I know that time might make things feel different but right now I don't always like the way the hallway smells like smoke, and it startles me when I hear tires screech outside. And I really hope that I can figure out how the package delivery system works here.
So sometimes when I think about stuff like that for too long I try to play my guitar, or I make something, or force myself to interact with the world around me through wandering around. And when I do, I try really really hard to think of the words I need in order to help you understand what it is I have been feeling lately and the things I can't stop ruminating about. And although I am not good at talking about it, whenever you read about the fragments I can describe, I feel better.

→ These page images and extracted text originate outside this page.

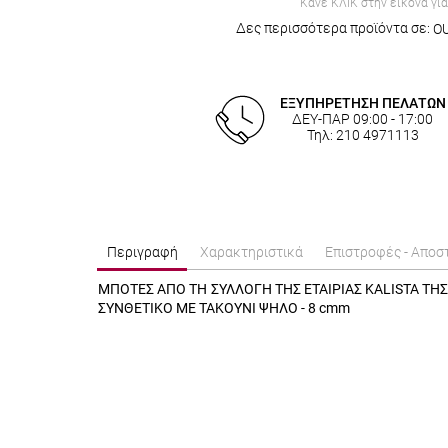
Κάνε ΚΛΙΚ στην εικόνα γι
Δες περισσότερα προϊόντα σε:
O
ΕΞΥΠΗΡΕΤΗΣΗ ΠΕΛΑΤΩΝ
ΔΕΥ-ΠΑΡ 09:00 - 17:00
Τηλ: 210 4971113
Περιγραφή
Χαρακτηριστικά
Επιστροφές - Αποσ
ΜΠΟΤΕΣ ΑΠΟ ΤΗ ΣΥΛΛΟΓΗ ΤΗΣ ΕΤΑΙΡΙΑΣ KALISTA ΤΗΣ
ΣΥΝΘΕΤΙΚΟ ΜΕ ΤΑΚΟΥΝΙ ΨΗΛΟ - 8 cmm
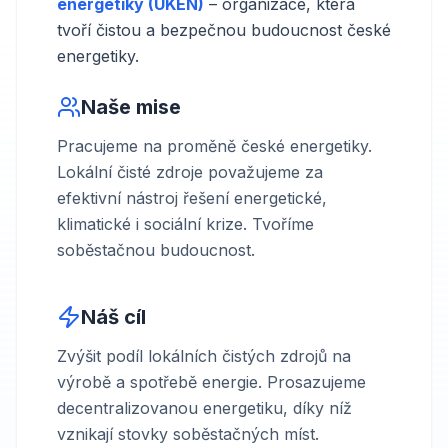
energetiky (UKEN)
– organizace, která
tvoří čistou a bezpečnou budoucnost české
energetiky.
Naše mise
Pracujeme na proměně české energetiky.
Lokální čisté zdroje považujeme za
efektivní nástroj řešení energetické,
klimatické i sociální krize. Tvoříme
soběstačnou budoucnost.
Náš cíl
Zvýšit podíl lokálních čistých zdrojů na
výrobě a spotřebě energie. Prosazujeme
decentralizovanou energetiku, díky níž
vznikají stovky soběstačných míst.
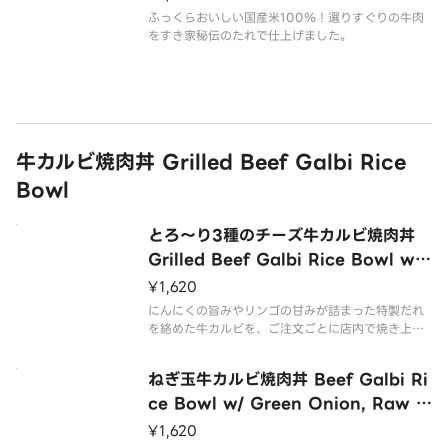
ふっくらおいしい国産米100％！選りすぐりの牛肉
をすき家秘伝のたれで仕上げました。
牛カルビ焼肉丼 Grilled Beef Galbi Rice
Bowl
とろ～り3種のチーズ牛カルビ焼肉丼
Grilled Beef Galbi Rice Bowl w/
3 Cheeses
¥1,620
にんにくの旨みやリンゴの甘みが詰まった特製だれ
を絡めた牛カルビを、ご注文ごとに店内で焼き上げ
て仕上げた『牛カルビ焼肉丼』に、コクをプラスす
るまろやかなチーズをかけた商品です。
ねぎ玉牛カルビ焼肉丼 Beef Galbi Ri
ce Bowl w/ Green Onion, Raw E
gg & Spicy Gochujang Sauce
¥1,620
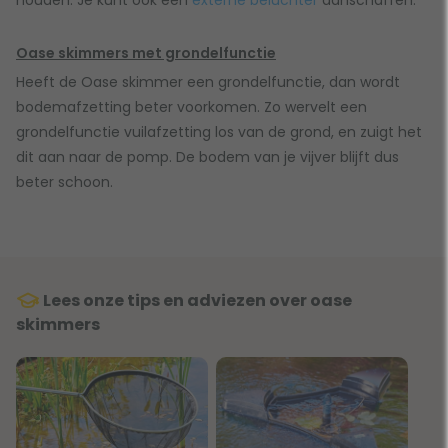
houden. Je kunt ook een
externe beluchter
aanschaffen.
Oase skimmers met grondelfunctie
Heeft de Oase skimmer een grondelfunctie, dan wordt
bodemafzetting beter voorkomen. Zo wervelt een
grondelfunctie vuilafzetting los van de grond, en zuigt het
dit aan naar de pomp. De bodem van je vijver blijft dus
beter schoon.
Lees onze tips en adviezen over oase
skimmers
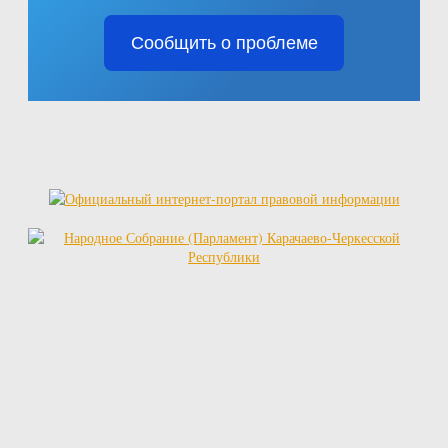
Сообщить о проблеме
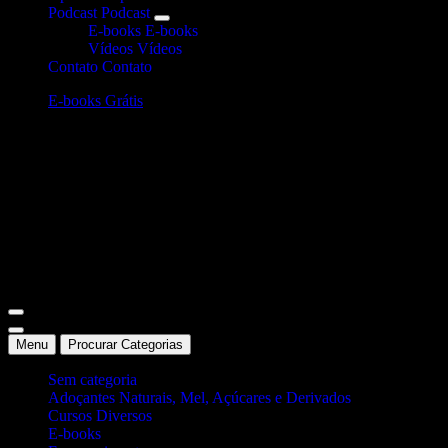
Podcast
Podcast
E-books
E-books
Vídeos
Vídeos
Contato
Contato
E-books Grátis
Site Oficial Dicas da Dra. Anamaria Chiaverini
Menu
Procurar Categorias
Sem categoria
Adoçantes Naturais, Mel, Açúcares e Derivados
Cursos Diversos
E-books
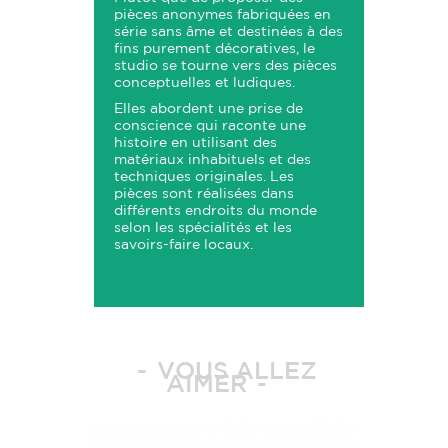
pièces anonymes fabriquées en
série sans âme et destinées à des
fins purement décoratives, le
studio se tourne vers des pièces
conceptuelles et ludiques.
Elles abordent une prise de
conscience qui raconte une
histoire en utilisant des
matériaux inhabituels et des
techniques originales. Les
pièces sont réalisées dans
différents endroits du monde
selon les spécialités et les
savoirs-faire locaux.
VOUS ALLEZ
AIMER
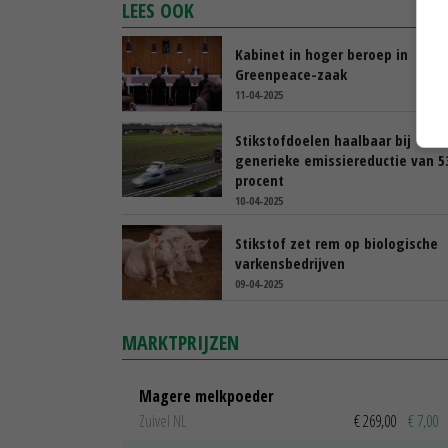
LEES OOK
Kabinet in hoger beroep in
Greenpeace-zaak
11-04-2025
Stikstofdoelen haalbaar bij
generieke emissiereductie van 5
procent
10-04-2025
Stikstof zet rem op biologische
varkensbedrijven
09-04-2025
MARKTPRIJZEN
Magere melkpoeder
Zuivel NL
€ 269,00
€ 7,00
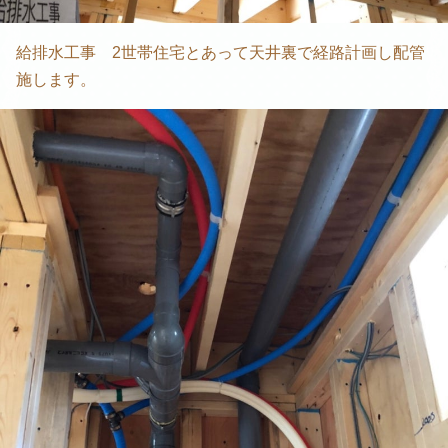
給排水工事 2世帯住宅とあって天井裏で経路計画し配管
施します。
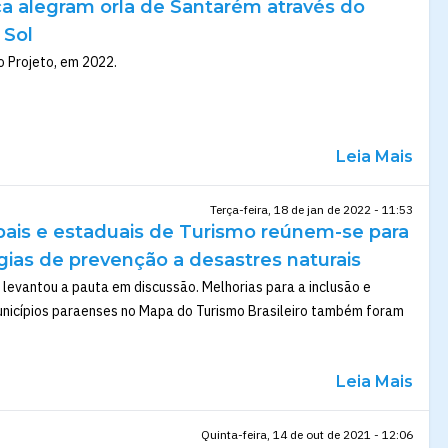
a alegram orla de Santarém através do
 Sol
o Projeto, em 2022.
Leia Mais
Terça-feira, 18 de jan de 2022 - 11:53
pais e estaduais de Turismo reúnem-se para
égias de prevenção a desastres naturais
 levantou a pauta em discussão. Melhorias para a inclusão e
nicípios paraenses no Mapa do Turismo Brasileiro também foram
Leia Mais
Quinta-feira, 14 de out de 2021 - 12:06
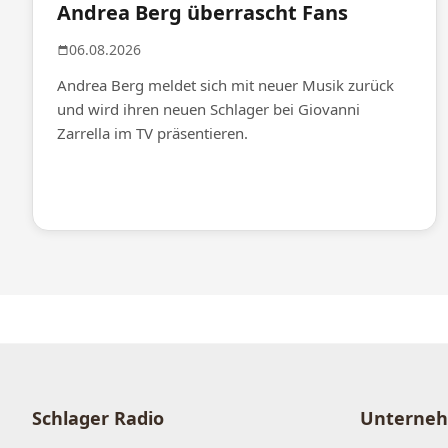
Andrea Berg überrascht Fans
06.08.2026
Andrea Berg meldet sich mit neuer Musik zurück
und wird ihren neuen Schlager bei Giovanni
Zarrella im TV präsentieren.
Schlager Radio
Unterne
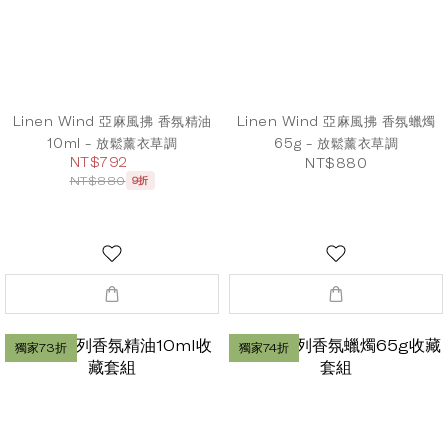
Linen Wind 亞麻風拂 香氛精油
Linen Wind 亞麻風拂 香氛蠟燭
10ml - 放鬆薰衣草調
65g - 放鬆薰衣草調
NT$792
NT$880
NT$880
9折
獨家73折
獨家74折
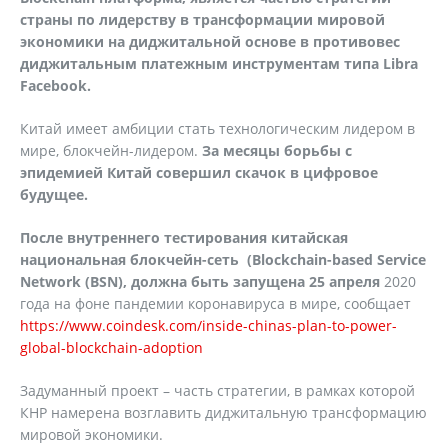
страны по лидерству в трансформации мировой
экономики на диджитальной основе в противовес
диджитальным платежным инструментам типа Libra
Facebook.
Китай имеет амбиции стать технологическим лидером в
мире, блокчейн-лидером.
За месяцы борьбы с
эпидемией Китай совершил скачок в цифровое
будущее.
После внутреннего тестирования китайская
национальная блокчейн-сеть (Blockchain-based Service
Network (BSN), должна быть запущена 25 апреля
2020
года на фоне пандемии коронавируса в мире, сообщает
https://www.coindesk.com/inside-chinas-plan-to-power-
global-blockchain-adoption
Задуманный проект – часть стратегии, в рамках которой
КНР намерена возглавить диджитальную трансформацию
мировой экономики.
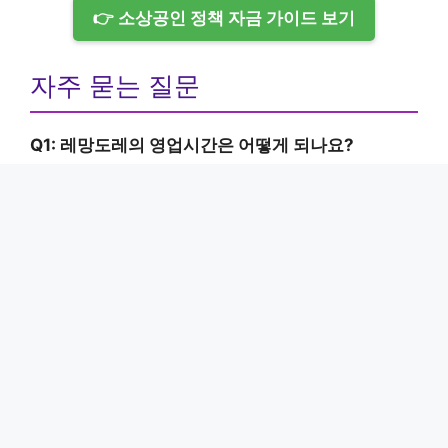
정보는 사전에 문의하여 확인하시고, 영업시간에 맞
춰 방문하시면 더욱 좋습니다. 이곳에서 달콤한 순
간을 만끽해보세요!
상세 정보 보기 →
💡
소상공인 정책 자금을 쉽게 이해하는 방법을 알아보세요.
💡
👉 소상공인 정책 자금 가이드 보기
자주 묻는 질문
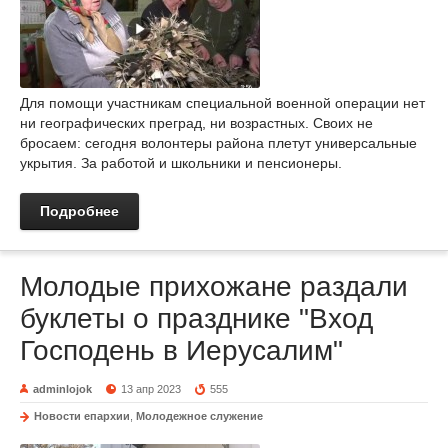
Для помощи участникам специальной военной операции нет
ни географических преград, ни возрастных. Своих не
бросаем: сегодня волонтеры района плетут универсальные
укрытия. За работой и школьники и пенсионеры.
Подробнее
Молодые прихожане раздали
буклеты о празднике "Вход
Господень в Иерусалим"
adminlojok
13 апр 2023
555
Новости епархии
,
Молодежное служение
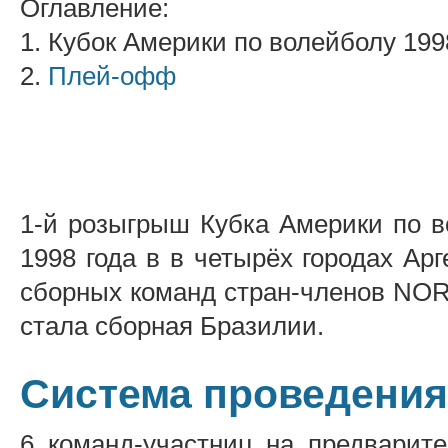
Оглавление:
1. Кубок Америки по волейболу 199
2.
Плей-офф
1-й розыгрыш Кубка Америки по в
1998 года в в четырёх городах Ар
сборных команд стран-членов NO
стала сборная Бразилии.
Система проведения
6 команд-участниц на предварите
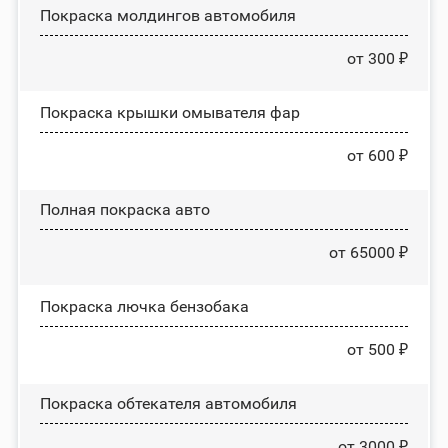
Покраска молдингов автомобиля
от 300 ₽
Покраска крышки омывателя фар
от 600 ₽
Полная покраска авто
от 65000 ₽
Покраска лючка бензобака
от 500 ₽
Покраска обтекателя автомобиля
от 3000 ₽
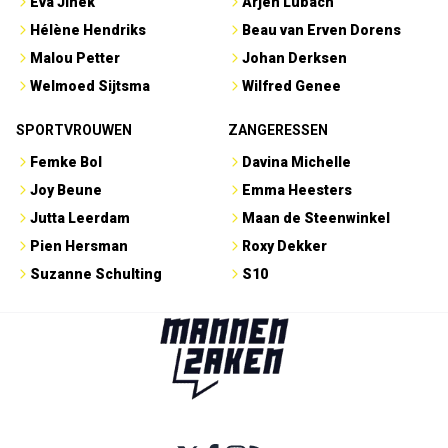
Eva Jinek
Arjen Lubach
Hélène Hendriks
Beau van Erven Dorens
Malou Petter
Johan Derksen
Welmoed Sijtsma
Wilfred Genee
SPORTVROUWEN
ZANGERESSEN
Femke Bol
Davina Michelle
Joy Beune
Emma Heesters
Jutta Leerdam
Maan de Steenwinkel
Pien Hersman
Roxy Dekker
Suzanne Schulting
S10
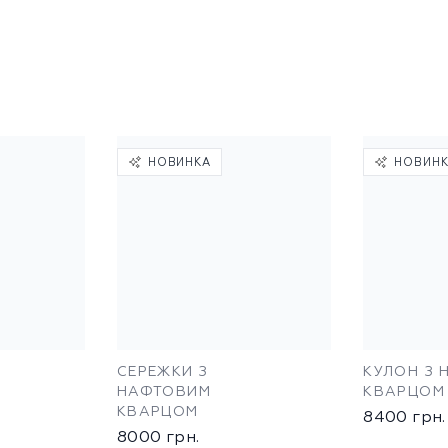
НОВИНКА
НОВИН
СЕРЕЖКИ З
КУЛОН З
НАФТОВИМ
КВАРЦОМ
КВАРЦОМ
8400
грн.
8000
грн.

But this is hard to do when I don't really understand it myself, and I am starting to think that maybe there are specific times when words don't always exist in the ways that we need them to.
And as I wander about I realize I do really enjoy waving to my neighbor who smokes on the corner every morning, and occasionally calls me sweetheart in mid conversation. Reminding me that some people find a form of innocence in my candor, despite the way life has treated me lately. And I admire all the people I pass who have a much better sense of fashion and confidence than myself, and I find it fun to smile at old dogs, friendly faces and cute babies in strollers.
So, for right now, I do my best to hold on to all the small and good interactions I gain from being where I am. And I think that maybe putting up a Christmas tree in September wouldn’t be the worst idea I’ve ever had.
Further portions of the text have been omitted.